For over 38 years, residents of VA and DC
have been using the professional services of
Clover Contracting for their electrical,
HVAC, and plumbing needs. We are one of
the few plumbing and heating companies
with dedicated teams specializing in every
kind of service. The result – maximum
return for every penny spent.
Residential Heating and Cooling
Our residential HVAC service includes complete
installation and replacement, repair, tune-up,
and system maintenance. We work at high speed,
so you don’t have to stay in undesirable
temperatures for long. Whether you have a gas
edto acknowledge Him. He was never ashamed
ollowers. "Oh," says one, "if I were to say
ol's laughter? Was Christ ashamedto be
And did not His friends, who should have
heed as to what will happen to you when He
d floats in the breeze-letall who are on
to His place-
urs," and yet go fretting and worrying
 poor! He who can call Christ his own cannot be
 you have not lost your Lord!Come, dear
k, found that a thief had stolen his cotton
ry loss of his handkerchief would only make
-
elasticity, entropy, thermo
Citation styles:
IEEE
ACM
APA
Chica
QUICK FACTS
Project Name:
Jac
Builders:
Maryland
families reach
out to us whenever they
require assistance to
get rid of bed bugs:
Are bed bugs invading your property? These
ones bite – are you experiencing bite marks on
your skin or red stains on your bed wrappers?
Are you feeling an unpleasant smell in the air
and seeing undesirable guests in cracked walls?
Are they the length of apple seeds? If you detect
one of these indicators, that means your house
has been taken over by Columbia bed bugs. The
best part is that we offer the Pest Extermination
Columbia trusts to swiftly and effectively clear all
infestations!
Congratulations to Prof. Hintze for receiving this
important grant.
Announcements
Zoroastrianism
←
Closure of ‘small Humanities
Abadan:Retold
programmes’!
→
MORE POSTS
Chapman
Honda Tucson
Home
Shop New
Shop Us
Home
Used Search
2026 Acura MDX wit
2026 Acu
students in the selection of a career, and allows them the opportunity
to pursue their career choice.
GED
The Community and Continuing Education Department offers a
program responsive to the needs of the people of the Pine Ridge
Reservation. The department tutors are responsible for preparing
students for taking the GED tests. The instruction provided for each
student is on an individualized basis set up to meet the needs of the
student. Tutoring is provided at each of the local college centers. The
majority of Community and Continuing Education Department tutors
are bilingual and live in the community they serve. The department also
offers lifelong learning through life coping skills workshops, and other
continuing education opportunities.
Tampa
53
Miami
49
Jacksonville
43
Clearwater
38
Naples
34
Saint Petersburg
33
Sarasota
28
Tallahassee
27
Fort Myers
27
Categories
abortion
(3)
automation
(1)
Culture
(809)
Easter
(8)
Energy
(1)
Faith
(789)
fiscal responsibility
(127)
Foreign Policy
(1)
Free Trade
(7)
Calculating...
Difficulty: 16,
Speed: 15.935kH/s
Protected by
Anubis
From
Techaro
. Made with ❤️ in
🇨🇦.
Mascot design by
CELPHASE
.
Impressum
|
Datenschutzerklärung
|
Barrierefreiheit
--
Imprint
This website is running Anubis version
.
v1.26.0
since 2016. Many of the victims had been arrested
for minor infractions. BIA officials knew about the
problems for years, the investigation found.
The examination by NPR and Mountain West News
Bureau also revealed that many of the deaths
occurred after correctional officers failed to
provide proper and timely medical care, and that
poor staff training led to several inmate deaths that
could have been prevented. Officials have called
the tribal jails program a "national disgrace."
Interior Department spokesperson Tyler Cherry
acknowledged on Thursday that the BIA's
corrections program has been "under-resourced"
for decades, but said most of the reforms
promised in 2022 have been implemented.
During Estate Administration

++++++++++++++++++++

Exercise aim:
Nothing but the lines from the one containing "occurred after correctional" to the last line of the listing above belongs in the answer; restate each word for word.

Answer to this problem:
occurred after correctional officers failed to
provide proper and timely medical care, and that
poor staff training led to several inmate deaths that
could have been prevented. Officials have called
the tribal jails program a "national disgrace."
Interior Department spokesperson Tyler Cherry
acknowledged on Thursday that the BIA's
corrections program has been "under-resourced"
for decades, but said most of the reforms
promised in 2022 have been implemented.
During Estate Administration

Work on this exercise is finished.